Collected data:
·····
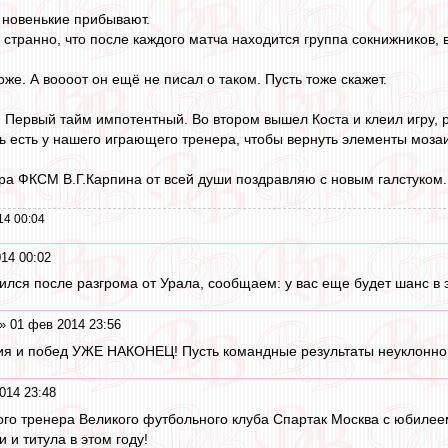
 новенькие прибывают.
 странно, что после каждого матча находится группа сокнижников
оже. А воооот он ещё не писал о таком. Пусть тоже скажет.
. Первый тайм импотентный. Во втором вышел Коста и клеил игру, р
есть у нашего играющего тренера, чтобы вернуть элементы мозаи
нера ФКСМ В.Г.Карпина от всей души поздравляю с новым галстуко
14 00:04
14 00:02
ился после разгрома от Урала, сообщаем: у вас еще будет шанс в эт
» 01 фев 2014 23:56
ия и побед УЖЕ НАКОНЕЦ! Пусть командные результаты неуклонно
014 23:48
го тренера Великого футбольного клуба Спартак Москва с юбилее
 и титула в этом году!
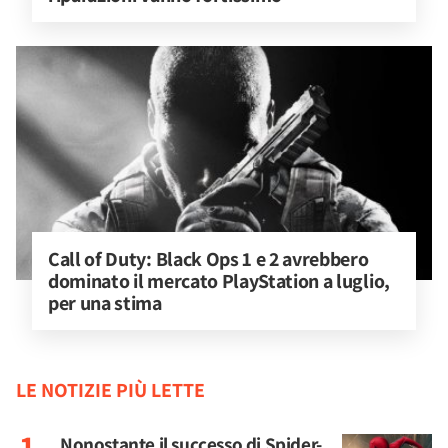
Call of Duty: Black Ops 1 e 2 avrebbero 
dominato il mercato PlayStation a luglio, 
per una stima
LE NOTIZIE PIÙ LETTE
Nonostante il successo di Spider-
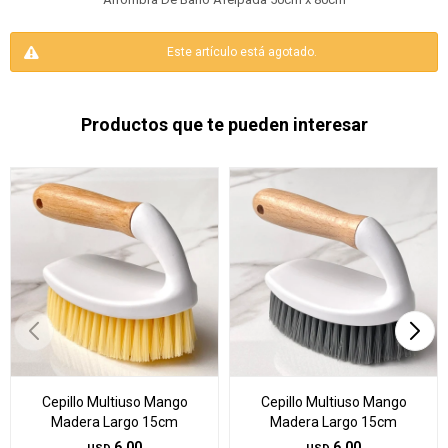
Este artículo está agotado.
Productos que te pueden interesar
Cepillo Multiuso Mango
Cepillo Multiuso Mango
Madera Largo 15cm
Madera Largo 15cm
6,00
6,00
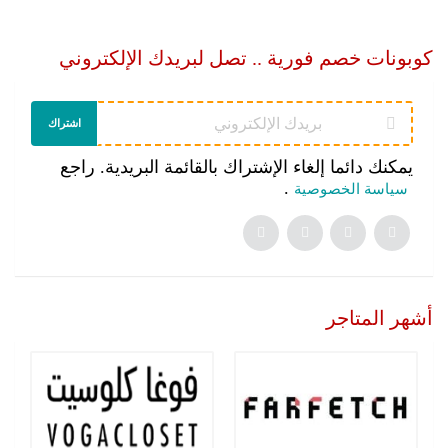
كوبونات خصم فورية .. تصل لبريدك الإلكتروني
اشتراك
يمكنك دائما إلغاء الإشتراك بالقائمة البريدية. راجع
.
سياسة الخصوصية
أشهر المتاجر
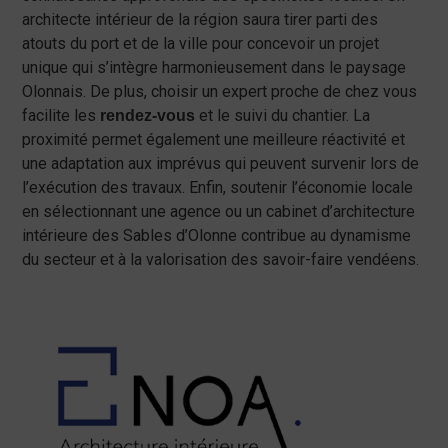
architecte intérieur de la région saura tirer parti des
atouts du port et de la ville pour concevoir un projet
unique qui s’intègre harmonieusement dans le paysage
Olonnais. De plus, choisir un expert proche de chez vous
facilite les
et le suivi du chantier. La
rendez-vous
proximité permet également une meilleure réactivité et
une adaptation aux imprévus qui peuvent survenir lors de
l’exécution des travaux. Enfin, soutenir l’économie locale
en sélectionnant une agence ou un cabinet d’architecture
intérieure des Sables d’Olonne contribue au dynamisme
du secteur et à la valorisation des savoir-faire vendéens.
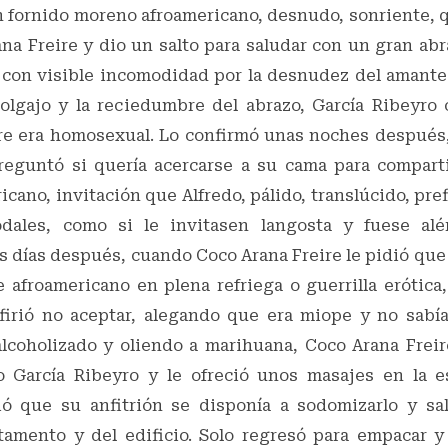
un fornido moreno afroamericano, desnudo, sonriente, 
na Freire y dio un salto para saludar con un gran abr
con visible incomodidad por la desnudez del amante
olgajo y la reciedumbre del abrazo, García Ribeyro
re era homosexual. Lo confirmó unas noches después
reguntó si quería acercarse a su cama para comparti
icano, invitación que Alfredo, pálido, translúcido, pref
dales, como si le invitasen langosta y fuese alér
 días después, cuando Coco Arana Freire le pidió que
e afroamericano en plena refriega o guerrilla erótica
firió no aceptar, alegando que era miope y no sabía
lcoholizado y oliendo a marihuana, Coco Arana Freir
 García Ribeyro y le ofreció unos masajes en la e
tió que su anfitrión se disponía a sodomizarlo y sa
tamento y del edificio. Solo regresó para empacar 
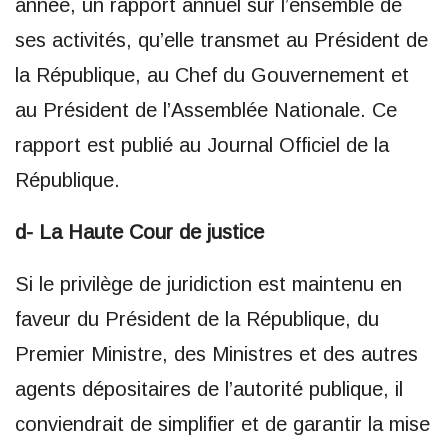
année, un rapport annuel sur l’ensemble de
ses activités, qu’elle transmet au Président de
la République, au Chef du Gouvernement et
au Président de l’Assemblée Nationale. Ce
rapport est publié au Journal Officiel de la
République.
d- La Haute Cour de justice
Si le privilège de juridiction est maintenu en
faveur du Président de la République, du
Premier Ministre, des Ministres et des autres
agents dépositaires de l’autorité publique, il
conviendrait de simplifier et de garantir la mise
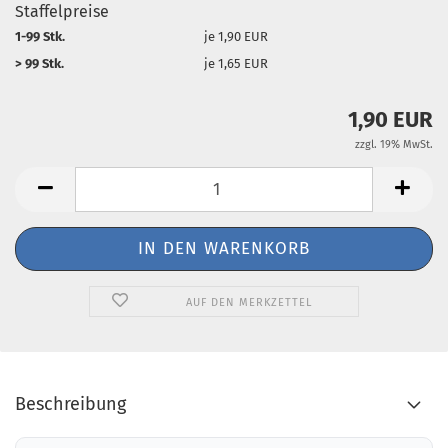
Staffelpreise
1-99 Stk.
je 1,90 EUR
> 99 Stk.
je 1,65 EUR
1,90 EUR
zzgl. 19% MwSt.
AUF DEN MERKZETTEL
Beschreibung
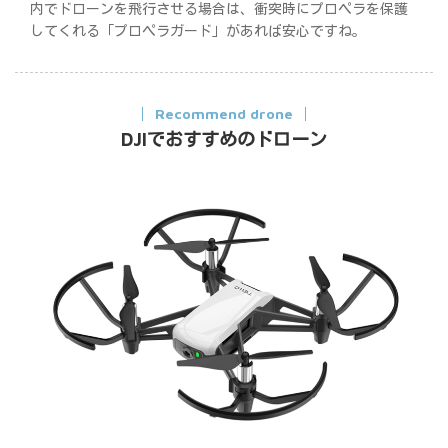
内でドローンを飛行させる場合は、衝突時にプロペラを保護
してくれる「プロペラガード」があれば安心ですね。
Recommend drone
DJIでおすすめのドローン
·····
**Problem statement**. Exact copy, no pictures: reproduce every record as it stands.

**Reply to the task**.
 новенькие прибывают.
 странно, что после каждого матча находится группа сокнижников
оже. А воооот он ещё не писал о таком. Пусть тоже скажет.
. Первый тайм импотентный. Во втором вышел Коста и клеил игру, р
есть у нашего играющего тренера, чтобы вернуть элементы мозаи
нера ФКСМ В.Г.Карпина от всей души поздравляю с новым галстуко
14 00:04
14 00:02
ился после разгрома от Урала, сообщаем: у вас еще будет шанс в эт
» 01 фев 2014 23:56
ия и побед УЖЕ НАКОНЕЦ! Пусть командные результаты неуклонно
014 23:48
го тренера Великого футбольного клуба Спартак Москва с юбилее
 и титула в этом году!
Call of Duty: Black Ops 1 e 2 avrebbero 
dominato il mercato PlayStation a luglio, 
per una stima
LE NOTIZIE PIÙ LETTE
Nonostante il successo di Spider-
Este artículo está agotado.
Productos que te pueden interesar
Cepillo Multiuso Mango
Cepillo Multiuso Mango
Madera Largo 15cm
Madera Largo 15cm
6,00
6,00
كوبونات خصم فورية .. تصل لبريدك الإلكتروني
اشتراك
يمكنك دائما إلغاء الإشتراك بالقائمة البريدية. راجع
.
سياسة الخصوصية
أشهر المتاجر
architecte intérieur de la région saura tirer parti des
atouts du port et de la ville pour concevoir un projet
unique qui s’intègre harmonieusement dans le paysage
Olonnais. De plus, choisir un expert proche de chez vous
facilite les
et le suivi du chantier. La
rendez-vous
proximité permet également une meilleure réactivité et
une adaptation aux imprévus qui peuvent survenir lors de
l’exécution des travaux. Enfin, soutenir l’économie locale
en sélectionnant une agence ou un cabinet d’architecture
intérieure des Sables d’Olonne contribue au dynamisme
du secteur et à la valorisation des savoir-faire vendéens.
un fornido moreno afroamericano, desnudo, sonriente, 
na Freire y dio un salto para saludar con un gran abr
con visible incomodidad por la desnudez del amante
olgajo y la reciedumbre del abrazo, García Ribeyro
re era homosexual. Lo confirmó unas noches después
reguntó si quería acercarse a su cama para comparti
icano, invitación que Alfredo, pálido, translúcido, pref
dales, como si le invitasen langosta y fuese alér
 días después, cuando Coco Arana Freire le pidió que
e afroamericano en plena refriega o guerrilla erótica
firió no aceptar, alegando que era miope y no sabía
lcoholizado y oliendo a marihuana, Coco Arana Freir
 García Ribeyro y le ofreció unos masajes en la e
tió que su anfitrión se disponía a sodomizarlo y sa
tamento y del edificio. Solo regresó para empacar 
année, un rapport annuel sur l’ensemble de
ses activités, qu’elle transmet au Président de
la République, au Chef du Gouvernement et
au Président de l’Assemblée Nationale. Ce
rapport est publié au Journal Officiel de la
République.
d- La Haute Cour de justice
Si le privilège de juridiction est maintenu en
faveur du Président de la République, du
Premier Ministre, des Ministres et des autres
agents dépositaires de l’autorité publique, il
conviendrait de simplifier et de garantir la mise
Staffelpreise
1-99 Stk.
je 1,90 EUR
> 99 Stk.
je 1,65 EUR
1,90 EUR
zzgl. 19% MwSt.
AUF DEN MERKZETTEL
Beschreibung
内でドローンを飛行させる場合は、衝突時にプロペラを保護
してくれる「プロペラガード」があれば安心ですね。
Recommend drone
DJIでおすすめのドローン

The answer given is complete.